Ensuring that replicas are unlikely to fail together e.g on the same rack, is down to the cluster setup. The nodes in a replica set must be manually put on different racks etc.


Q&A - Question, Cassandra and Mongo


Q. Are any additional processes required?
C. No - All nodes are equal.
M. No - However if you want sharding a separate MongoS (query router) process and three Config servers are required. Additional nodes that don't store the data may also be required to vote on which node should become the new master in the event of a failure.

Q. Is there a master for each piece of data?
C. No - all replicas are equal. All can process inserts and reads.
M. Yes - a particular MongoD instance is the master in a replica set. The rest are asynchronously replicated to.
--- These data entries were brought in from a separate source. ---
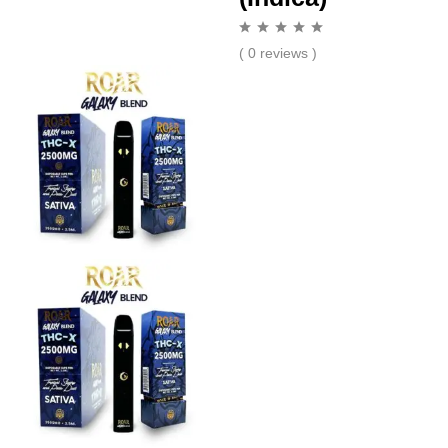
( 0 reviews )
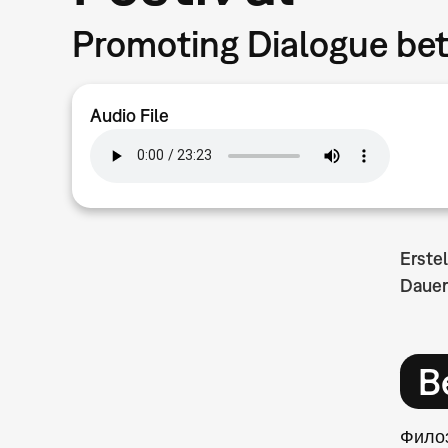
Promoting Dialogue be
Audio File
Erste
Dauer
B
Филоз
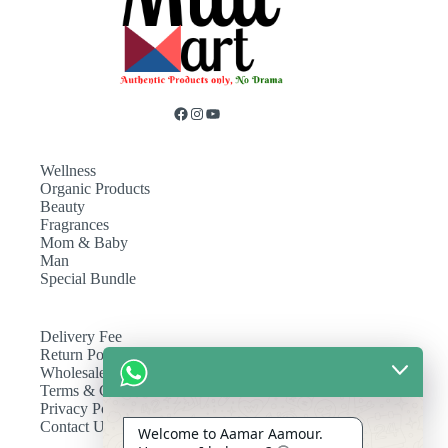
Wellness
Organic Products
Beauty
Fragrances
Mom & Baby
Man
Special Bundle
Delivery Fee
Return Policy
Wholesale
Terms & Conditions
Privacy Policy
Contact Us
Welcome to Aamar Aamour.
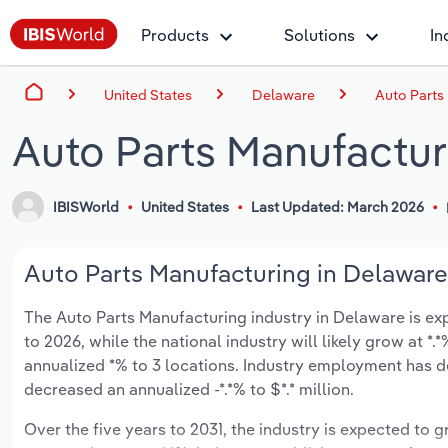
Products
Solutions
In
United States
Delaware
Auto Parts
Auto Parts Manufactur
IBISWorld
United States
Last Updated: March 2026
Auto Parts Manufacturing in Delaware 
The Auto Parts Manufacturing industry in Delaware is expe
to 2026, while the national industry will likely grow at 
annualized *% to 3 locations. Industry employment has d
decreased an annualized -*.*% to $*.* million.
Over the five years to 2031, the industry is expected to gr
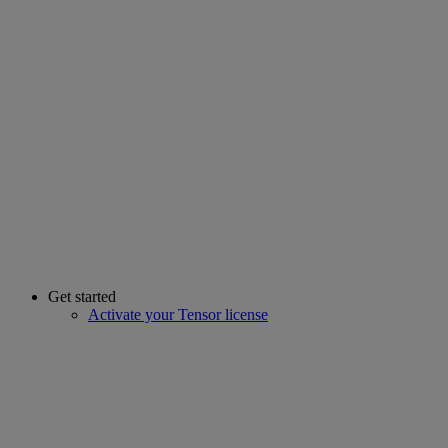
Get started
Activate your Tensor license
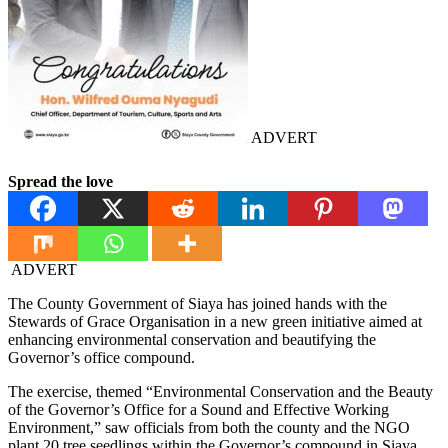
ADVERT
Spread the love
ADVERT
The County Government of Siaya has joined hands with the
Stewards of Grace Organisation in a new green initiative aimed at
enhancing environmental conservation and beautifying the
Governor’s office compound.
The exercise, themed “Environmental Conservation and the Beauty
of the Governor’s Office for a Sound and Effective Working
Environment,” saw officials from both the county and the NGO
plant 20 tree seedlings within the Governor’s compound in Siaya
Q. How does a client know which replica to send reads and writes to?
C. It doesn't. Writes and reads can be sent to any node and they'll be routed to the correct node. There are however token aware clients that can work this out based on hashing of they row key to aid performance.
M. If sharding is also enabled a separate process runs called MongoS that routes queries to the correct replica set. When there is no sharding then it will discover which replica in the replica set is the master.

Q. Does the application programmer care about how the data is sharded?
C. The row key is hashed so the programmer needs to ensure that the key has reasonably high cardinality. When using CQL3 the row key is the first part of the primary key so put low cardinality fields later in a compound primary key.
M. Yes - a field in the document is the designated shard key. This field is therefore mandatory and split into ranges. Shard keys such as a dates should be avoided as eventually all keys will be in the last range and it will cause the database to require re-balancing.